Am I ever going to get stronger?

Been going to the gym regulary for 18 monts now. 4 or 5 times a week on avrage, sometimes every day for a couple of weeks, sometimes a few days off, and i really do put myself through hell. for a n hour or so.

No point in going just to stand around trying to look cool, as I’m not. I’m an old lump of lard anyway.

Do lots of hill walking too, albeit a bit slowly. (really hacks me off whan I get overtaken)

After all this time though, I can honestly say that I don’t really feel any stronger in the arms and legs.

Am I wasting my time and efforts, or would I possibly be even worse than 18 months ago if I hadn’t bothered making the effort?.

Thouroughly depreesed with my wretched lousy body.


All the questions you ask are impossible to answer (I think!)

However, life in general is not a competition. Comparing oneself to another is not helpful whether with illness or not. Do you need to achieve a goal? Is it really that essential? Cos if u dont reach it then it gives you opportunity to beat yourself up (mentally) and so the vicious circle begins… How about doing it just cos u enjoy it? Thats a good enough reason in my book! So what if you aint as ‘good’ as u used to be?

I know knitting and running up hills are in no way similar BUT several of my friends are much quicker than me-does that make me useless and a failure? I dont think so cos I am enjoying it.

Several bits of my body dont work at all-easy to think what I could do previously- but why dwell on the cants-I prefer to get on with the cans and with a smile on my face (despite the pain and the effort involved and all other negative stuff)

2 of my friends run up Ben Nevis cos they can. Does that annoy me cos theres no way I could even walk it-not at all! I am happy cos they are doing something they enjoy and brings them pleasure.

So-continue doing what you are if you enjoy it-if not then find somethng that you do like. Sounds too simple? Probably! But then us humans tend to complicate everything and feel that we have to justify what we do. I believe we dont!

Take care, Ellie x

Hi C J

You probably will not get stronger or put on muscle but keep on doing it, perhap twice a week. It keps you mobile; will not in anyway alter disease progression that is of course if your disease is going to progress; may never.

I’m a pugalist but after 40 years I still do my Mr Motivator exercise routine every day from my wheelchair; makes me move; keeps me regular.

Good luck mate.


That’s depressed me saying that.

I’m doing it 'cus, yes, I do enjoy trying to keep a reasonable level of fitness, but also because I have this never ending fight going on to try and show this damned poxy illnes that it will NOT grind me down or beat me.

Absolutely terrified of becoming so disabled that I’ll end up like many unfortunate others do…Housebound and in a wheelchair.


I have no idea who ggood is but what he has said is the truth as he sees it. (I agree with him but you are upset) What he has said is done-the only difference between you and I re his words is how we have interpreted them…So its not the words that are the issue-but how we decide how we feel about them.

I understand what you say re fight etc and he wont beat you BUT from what I am picking up in your words then you never will beat it-let me explain-you dont have to believe a word I say either-just offering you a different way to look at this situation…

Personally I detest the term ‘fight’ for all the connotations that it brings.
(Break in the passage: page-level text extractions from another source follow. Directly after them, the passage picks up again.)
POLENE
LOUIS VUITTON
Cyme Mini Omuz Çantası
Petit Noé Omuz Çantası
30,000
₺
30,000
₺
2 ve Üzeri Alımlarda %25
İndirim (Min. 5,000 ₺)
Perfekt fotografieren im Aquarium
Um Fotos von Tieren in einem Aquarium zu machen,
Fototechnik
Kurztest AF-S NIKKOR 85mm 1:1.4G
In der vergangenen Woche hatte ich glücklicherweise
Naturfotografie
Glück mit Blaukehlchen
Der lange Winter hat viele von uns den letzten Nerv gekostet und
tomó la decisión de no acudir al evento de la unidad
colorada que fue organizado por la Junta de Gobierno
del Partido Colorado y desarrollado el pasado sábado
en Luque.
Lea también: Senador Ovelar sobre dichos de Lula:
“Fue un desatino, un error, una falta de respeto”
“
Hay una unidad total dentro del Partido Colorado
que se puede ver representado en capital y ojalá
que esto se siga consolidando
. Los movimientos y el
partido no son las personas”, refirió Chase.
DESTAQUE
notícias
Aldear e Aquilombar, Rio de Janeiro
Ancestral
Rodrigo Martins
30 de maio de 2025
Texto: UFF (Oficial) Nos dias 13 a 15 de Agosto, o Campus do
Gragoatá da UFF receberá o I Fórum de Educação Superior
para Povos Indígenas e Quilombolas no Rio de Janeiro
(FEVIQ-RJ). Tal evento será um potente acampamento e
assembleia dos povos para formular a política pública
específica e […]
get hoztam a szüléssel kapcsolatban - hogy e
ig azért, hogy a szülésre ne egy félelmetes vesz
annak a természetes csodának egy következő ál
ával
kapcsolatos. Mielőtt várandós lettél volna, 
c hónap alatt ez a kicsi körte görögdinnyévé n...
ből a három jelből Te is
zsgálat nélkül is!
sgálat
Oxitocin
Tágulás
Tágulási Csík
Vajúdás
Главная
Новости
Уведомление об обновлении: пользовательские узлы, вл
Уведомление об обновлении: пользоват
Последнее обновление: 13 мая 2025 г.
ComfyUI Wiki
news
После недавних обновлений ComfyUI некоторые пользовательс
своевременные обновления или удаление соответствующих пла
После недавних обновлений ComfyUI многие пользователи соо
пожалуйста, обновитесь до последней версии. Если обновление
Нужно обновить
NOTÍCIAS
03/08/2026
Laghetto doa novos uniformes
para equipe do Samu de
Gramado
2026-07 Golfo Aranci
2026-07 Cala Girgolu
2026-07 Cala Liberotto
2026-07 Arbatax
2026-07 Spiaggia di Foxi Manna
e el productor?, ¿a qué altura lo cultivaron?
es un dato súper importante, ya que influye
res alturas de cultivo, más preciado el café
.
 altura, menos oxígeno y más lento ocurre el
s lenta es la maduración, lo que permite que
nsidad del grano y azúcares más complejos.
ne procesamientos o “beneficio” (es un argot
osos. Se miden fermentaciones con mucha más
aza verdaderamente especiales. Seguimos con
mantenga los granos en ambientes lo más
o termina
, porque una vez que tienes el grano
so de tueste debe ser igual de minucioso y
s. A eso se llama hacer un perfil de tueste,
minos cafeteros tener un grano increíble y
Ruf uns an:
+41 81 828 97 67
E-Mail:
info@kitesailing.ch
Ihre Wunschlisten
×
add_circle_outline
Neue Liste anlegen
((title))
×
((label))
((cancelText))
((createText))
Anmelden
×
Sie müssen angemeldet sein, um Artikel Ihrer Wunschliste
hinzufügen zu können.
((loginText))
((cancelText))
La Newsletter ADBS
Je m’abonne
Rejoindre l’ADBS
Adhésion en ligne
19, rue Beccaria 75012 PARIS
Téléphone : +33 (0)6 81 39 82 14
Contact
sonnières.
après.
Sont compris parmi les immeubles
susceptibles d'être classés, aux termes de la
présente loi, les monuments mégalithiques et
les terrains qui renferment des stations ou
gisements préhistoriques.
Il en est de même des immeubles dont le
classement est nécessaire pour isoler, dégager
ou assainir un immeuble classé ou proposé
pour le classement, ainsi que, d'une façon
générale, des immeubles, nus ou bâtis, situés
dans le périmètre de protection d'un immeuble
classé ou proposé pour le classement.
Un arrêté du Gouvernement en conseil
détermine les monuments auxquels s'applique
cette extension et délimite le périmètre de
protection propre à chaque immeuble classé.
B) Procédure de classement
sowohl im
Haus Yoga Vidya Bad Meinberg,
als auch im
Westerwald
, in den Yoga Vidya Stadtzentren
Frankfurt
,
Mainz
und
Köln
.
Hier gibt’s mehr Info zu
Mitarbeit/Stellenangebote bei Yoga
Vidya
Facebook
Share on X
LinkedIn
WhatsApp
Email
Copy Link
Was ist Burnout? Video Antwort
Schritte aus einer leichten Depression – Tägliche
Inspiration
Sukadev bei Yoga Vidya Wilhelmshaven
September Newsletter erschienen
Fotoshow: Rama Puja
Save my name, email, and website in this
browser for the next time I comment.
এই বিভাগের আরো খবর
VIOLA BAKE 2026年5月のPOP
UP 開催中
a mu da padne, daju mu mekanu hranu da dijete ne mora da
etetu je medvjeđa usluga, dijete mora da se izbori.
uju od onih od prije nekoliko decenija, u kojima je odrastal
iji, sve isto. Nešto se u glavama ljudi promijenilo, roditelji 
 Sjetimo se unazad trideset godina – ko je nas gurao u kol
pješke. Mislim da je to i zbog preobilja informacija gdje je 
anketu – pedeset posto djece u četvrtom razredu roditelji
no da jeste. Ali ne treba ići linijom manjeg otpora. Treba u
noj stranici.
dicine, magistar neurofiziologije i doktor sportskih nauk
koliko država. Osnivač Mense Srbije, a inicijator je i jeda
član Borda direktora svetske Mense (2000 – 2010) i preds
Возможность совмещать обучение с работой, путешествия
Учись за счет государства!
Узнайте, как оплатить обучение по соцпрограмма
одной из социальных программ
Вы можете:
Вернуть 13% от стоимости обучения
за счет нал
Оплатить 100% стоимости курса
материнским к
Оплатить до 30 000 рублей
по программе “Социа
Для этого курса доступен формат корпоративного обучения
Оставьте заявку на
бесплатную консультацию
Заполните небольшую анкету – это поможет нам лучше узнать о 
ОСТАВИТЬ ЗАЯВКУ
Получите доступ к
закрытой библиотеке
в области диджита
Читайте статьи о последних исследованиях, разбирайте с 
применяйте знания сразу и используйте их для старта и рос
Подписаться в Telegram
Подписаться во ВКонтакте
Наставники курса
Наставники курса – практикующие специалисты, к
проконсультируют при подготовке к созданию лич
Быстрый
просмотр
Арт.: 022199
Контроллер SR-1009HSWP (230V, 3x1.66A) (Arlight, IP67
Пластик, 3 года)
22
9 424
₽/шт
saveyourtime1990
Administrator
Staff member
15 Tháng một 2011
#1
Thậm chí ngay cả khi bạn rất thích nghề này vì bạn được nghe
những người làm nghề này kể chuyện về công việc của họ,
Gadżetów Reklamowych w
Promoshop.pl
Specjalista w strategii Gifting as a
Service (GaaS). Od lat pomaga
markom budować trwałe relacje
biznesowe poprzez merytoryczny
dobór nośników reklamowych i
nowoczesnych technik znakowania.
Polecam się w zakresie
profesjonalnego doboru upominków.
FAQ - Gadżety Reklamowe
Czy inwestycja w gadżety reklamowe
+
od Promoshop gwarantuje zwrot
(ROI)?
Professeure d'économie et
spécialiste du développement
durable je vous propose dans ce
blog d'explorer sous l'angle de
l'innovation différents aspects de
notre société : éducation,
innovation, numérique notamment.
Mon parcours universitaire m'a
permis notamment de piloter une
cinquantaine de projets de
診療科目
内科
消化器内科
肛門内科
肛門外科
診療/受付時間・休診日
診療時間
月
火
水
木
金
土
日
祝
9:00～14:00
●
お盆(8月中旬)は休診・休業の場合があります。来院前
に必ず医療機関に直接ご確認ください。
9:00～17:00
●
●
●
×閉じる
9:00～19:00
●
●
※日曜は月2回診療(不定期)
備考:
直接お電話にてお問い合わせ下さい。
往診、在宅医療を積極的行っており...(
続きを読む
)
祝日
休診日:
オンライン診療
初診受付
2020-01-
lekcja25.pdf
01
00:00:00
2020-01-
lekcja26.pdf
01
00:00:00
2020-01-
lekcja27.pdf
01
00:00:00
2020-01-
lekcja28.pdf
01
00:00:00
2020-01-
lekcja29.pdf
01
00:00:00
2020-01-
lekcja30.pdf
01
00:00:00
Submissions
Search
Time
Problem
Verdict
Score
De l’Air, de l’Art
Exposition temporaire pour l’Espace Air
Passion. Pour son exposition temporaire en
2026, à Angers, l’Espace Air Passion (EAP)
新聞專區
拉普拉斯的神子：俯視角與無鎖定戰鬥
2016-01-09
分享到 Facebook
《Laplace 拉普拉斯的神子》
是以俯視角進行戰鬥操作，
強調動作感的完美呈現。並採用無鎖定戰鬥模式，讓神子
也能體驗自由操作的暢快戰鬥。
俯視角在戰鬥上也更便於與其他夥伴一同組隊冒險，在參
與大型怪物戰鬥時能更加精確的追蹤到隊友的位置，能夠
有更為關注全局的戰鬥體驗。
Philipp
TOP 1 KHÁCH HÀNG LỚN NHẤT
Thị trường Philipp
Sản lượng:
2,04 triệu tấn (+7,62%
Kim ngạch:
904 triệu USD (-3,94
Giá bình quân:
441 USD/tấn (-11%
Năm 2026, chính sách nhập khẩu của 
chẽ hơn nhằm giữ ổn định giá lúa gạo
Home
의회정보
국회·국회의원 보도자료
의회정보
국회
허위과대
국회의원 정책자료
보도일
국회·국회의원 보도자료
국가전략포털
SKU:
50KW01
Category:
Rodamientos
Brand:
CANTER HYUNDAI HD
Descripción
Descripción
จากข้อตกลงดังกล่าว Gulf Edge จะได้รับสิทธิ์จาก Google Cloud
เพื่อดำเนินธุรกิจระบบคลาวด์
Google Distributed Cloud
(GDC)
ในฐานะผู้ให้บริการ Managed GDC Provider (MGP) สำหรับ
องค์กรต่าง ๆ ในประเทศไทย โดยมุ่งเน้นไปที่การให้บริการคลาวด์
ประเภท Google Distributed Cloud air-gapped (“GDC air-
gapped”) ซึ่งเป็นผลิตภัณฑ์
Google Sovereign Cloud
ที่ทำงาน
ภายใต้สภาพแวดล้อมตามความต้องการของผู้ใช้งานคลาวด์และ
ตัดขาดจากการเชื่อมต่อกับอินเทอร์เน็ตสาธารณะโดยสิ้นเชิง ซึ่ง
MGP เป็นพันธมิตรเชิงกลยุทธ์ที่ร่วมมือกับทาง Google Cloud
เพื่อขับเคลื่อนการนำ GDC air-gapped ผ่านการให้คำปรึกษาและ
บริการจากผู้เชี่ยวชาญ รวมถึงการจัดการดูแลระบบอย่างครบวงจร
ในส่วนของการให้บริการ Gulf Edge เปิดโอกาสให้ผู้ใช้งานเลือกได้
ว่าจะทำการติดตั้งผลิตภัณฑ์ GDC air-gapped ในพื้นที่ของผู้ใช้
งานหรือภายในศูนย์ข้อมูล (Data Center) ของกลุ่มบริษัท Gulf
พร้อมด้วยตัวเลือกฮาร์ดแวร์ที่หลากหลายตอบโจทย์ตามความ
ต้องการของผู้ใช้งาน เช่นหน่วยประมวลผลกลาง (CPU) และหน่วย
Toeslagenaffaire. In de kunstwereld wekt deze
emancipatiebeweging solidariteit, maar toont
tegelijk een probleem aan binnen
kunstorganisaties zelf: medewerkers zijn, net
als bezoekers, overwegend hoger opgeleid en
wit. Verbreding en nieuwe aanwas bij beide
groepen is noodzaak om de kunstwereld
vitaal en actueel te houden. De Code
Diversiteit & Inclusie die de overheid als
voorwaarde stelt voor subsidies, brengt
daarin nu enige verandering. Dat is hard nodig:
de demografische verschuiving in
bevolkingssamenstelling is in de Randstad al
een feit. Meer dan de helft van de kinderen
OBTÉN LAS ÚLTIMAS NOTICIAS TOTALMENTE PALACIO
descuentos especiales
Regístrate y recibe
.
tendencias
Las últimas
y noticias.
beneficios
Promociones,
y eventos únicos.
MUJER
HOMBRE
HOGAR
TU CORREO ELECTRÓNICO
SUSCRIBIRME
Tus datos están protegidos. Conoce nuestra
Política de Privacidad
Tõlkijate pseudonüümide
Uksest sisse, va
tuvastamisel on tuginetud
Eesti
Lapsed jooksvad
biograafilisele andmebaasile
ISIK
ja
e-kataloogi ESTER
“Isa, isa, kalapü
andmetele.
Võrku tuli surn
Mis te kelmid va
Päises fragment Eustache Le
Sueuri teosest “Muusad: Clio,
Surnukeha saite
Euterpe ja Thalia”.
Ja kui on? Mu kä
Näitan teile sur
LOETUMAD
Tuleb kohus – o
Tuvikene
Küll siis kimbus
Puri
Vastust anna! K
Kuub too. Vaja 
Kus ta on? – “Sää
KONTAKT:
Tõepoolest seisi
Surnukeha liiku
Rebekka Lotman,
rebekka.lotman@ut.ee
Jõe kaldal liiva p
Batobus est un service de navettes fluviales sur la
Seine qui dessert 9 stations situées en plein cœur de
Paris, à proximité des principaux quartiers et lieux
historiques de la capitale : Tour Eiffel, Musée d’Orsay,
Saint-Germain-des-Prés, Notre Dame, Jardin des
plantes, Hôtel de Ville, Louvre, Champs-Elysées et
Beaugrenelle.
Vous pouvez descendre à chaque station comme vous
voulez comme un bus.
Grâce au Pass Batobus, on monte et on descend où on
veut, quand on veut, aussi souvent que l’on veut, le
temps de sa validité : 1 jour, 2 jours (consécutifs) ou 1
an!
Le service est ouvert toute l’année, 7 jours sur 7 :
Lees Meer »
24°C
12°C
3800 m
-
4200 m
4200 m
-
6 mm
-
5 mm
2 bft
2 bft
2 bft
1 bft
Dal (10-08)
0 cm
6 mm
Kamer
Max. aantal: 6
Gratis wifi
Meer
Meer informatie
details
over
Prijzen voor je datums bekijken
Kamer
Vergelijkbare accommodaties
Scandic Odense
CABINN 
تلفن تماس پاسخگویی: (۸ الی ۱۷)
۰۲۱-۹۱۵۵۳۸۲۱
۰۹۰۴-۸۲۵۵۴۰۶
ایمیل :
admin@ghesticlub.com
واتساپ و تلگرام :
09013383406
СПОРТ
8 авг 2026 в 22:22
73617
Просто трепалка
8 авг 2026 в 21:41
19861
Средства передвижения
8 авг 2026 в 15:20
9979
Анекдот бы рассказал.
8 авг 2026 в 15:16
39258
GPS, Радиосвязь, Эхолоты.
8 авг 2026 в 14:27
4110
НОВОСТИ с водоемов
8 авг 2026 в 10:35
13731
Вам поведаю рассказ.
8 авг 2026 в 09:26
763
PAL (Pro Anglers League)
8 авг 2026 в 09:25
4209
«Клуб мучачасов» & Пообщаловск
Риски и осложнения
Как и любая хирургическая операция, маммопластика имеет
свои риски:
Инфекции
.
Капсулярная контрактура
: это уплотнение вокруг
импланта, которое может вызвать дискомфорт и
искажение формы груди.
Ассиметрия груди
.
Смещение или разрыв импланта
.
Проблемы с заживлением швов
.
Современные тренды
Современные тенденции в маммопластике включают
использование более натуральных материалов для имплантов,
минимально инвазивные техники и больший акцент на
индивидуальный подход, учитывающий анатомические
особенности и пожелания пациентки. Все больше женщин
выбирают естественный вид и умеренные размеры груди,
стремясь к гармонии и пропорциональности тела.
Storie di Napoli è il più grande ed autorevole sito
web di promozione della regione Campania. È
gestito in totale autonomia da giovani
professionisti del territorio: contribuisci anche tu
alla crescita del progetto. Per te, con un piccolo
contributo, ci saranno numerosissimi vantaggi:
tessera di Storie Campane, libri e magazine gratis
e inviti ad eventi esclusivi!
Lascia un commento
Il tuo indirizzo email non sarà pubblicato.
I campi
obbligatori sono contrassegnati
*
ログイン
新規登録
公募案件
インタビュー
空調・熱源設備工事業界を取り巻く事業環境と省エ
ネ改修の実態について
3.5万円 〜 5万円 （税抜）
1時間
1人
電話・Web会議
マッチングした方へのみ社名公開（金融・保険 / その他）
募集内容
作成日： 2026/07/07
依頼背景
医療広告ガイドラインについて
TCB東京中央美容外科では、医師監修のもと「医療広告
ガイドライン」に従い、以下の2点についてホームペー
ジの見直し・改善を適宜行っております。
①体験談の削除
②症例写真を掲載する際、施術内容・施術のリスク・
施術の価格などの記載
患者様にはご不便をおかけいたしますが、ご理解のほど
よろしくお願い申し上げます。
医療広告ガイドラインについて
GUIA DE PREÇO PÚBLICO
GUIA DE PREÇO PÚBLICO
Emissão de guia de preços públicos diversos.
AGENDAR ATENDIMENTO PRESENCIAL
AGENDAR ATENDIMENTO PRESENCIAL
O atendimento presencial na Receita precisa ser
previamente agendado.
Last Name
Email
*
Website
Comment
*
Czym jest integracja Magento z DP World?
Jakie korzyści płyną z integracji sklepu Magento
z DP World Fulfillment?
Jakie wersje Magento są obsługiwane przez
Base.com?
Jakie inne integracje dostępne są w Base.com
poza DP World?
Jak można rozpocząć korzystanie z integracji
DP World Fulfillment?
It implies that you (any person with any illness) can get rid of it. With MS and cancer and many others it can go into remission but I do believe that you cant just get rid of it by fighting it.

When you fight you use alot of energy. When you fight you are angry, ready for battle. A battle that has been lost by definition of diagnosis (in the sense that its now a part of you-you cant get rid of it-no matter how much you want to) So why would you fight yourself?

I understand this attitude initially-been there, done that, got the tshirt but what was I achieving by ‘fighting’? Stress, increased symptoms etc etc so I had to (for my own sanity and those around me!) find a different way of looking at the situation I have found myself in. I accept that I have a life changing incurable illness. I understand that I choose what to spend my precious energy on-and its def not fighting! Thats doesnt make me a soft touch-a wimp! Far from it!

Its up to YOU (reader of this post!)

Just a suggestion-you decide whats right for you.

Have a happy day!

Ellie x


The ‘he’ in the second paragraph should say 'it 'or MS!

E x

C.J. - don’t panic. Anything you can do to keep or increase muscle tone is good. If you do [as I have] have a bad relapse that muscle tone is what is going to get you going again.

Hopefully I can put your mind a wee bit more at rest…although many of us have spells when we have to use wheelchairs only 15% of people with MS are totally reliant on one.


PS - that George Goode has always been a scaremonger

That Sassenach has not the faintest what she is saying; never scare mongered in my life; always faced a problem head on. By the way thanks for giving my name out.

Elle is so right; she says it far better than I do.

Senator Durkin once wrote ‘don’t get angry; get even,’ don’t fight battles you can’t win. Soon medical science will be able to give you the tools to win, until then obey the restrictions your MS lay down. If you oppose them only you will suffer.